YOUR GOAL:
Beneath this task are records; print exactly the stretch of them from the line with "con 27.013 vehículos" through the line with "para mejorar la", both ends included.

(INFORMATION)

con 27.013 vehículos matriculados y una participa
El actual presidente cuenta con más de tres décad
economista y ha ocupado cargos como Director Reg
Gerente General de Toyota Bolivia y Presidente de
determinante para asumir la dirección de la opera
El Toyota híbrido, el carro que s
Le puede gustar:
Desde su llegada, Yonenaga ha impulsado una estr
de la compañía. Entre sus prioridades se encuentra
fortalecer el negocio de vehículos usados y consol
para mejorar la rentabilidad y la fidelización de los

(End INFORMATION)
(INFORMATION)

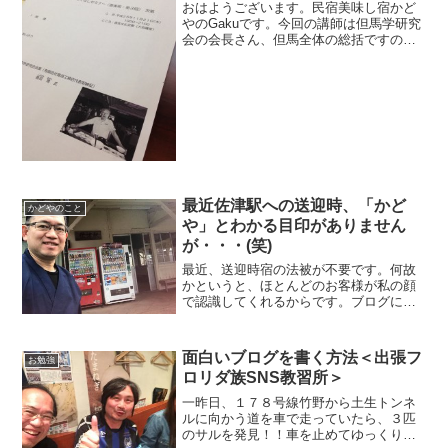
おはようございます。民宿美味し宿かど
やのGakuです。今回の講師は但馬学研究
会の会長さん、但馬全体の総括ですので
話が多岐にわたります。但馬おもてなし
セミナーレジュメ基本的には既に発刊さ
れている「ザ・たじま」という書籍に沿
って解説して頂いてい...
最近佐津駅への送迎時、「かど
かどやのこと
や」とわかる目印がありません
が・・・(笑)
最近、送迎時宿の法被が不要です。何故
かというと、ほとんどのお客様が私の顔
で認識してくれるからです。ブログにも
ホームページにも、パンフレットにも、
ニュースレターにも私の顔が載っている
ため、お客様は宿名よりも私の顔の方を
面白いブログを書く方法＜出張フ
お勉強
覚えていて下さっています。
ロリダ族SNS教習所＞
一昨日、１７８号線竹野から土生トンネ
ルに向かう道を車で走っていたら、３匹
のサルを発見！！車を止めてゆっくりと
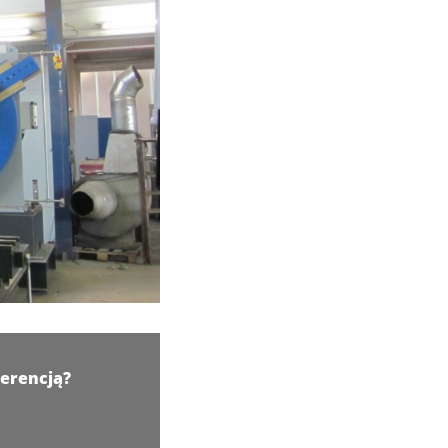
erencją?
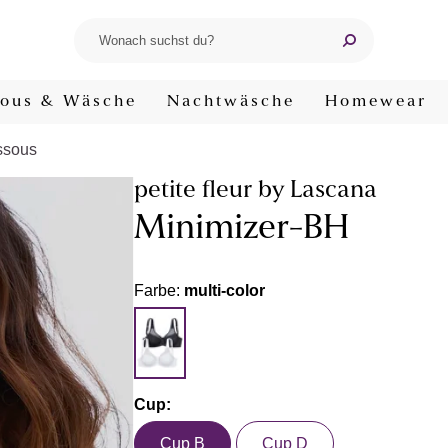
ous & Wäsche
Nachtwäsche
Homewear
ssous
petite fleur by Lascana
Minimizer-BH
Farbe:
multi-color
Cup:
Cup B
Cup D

(End INFORMATION)

RESULT:
con 27.013 vehículos matriculados y una participa
El actual presidente cuenta con más de tres décad
economista y ha ocupado cargos como Director Reg
Gerente General de Toyota Bolivia y Presidente de
determinante para asumir la dirección de la opera
El Toyota híbrido, el carro que s
Le puede gustar:
Desde su llegada, Yonenaga ha impulsado una estr
de la compañía. Entre sus prioridades se encuentra
fortalecer el negocio de vehículos usados y consol
para mejorar la rentabilidad y la fidelización de los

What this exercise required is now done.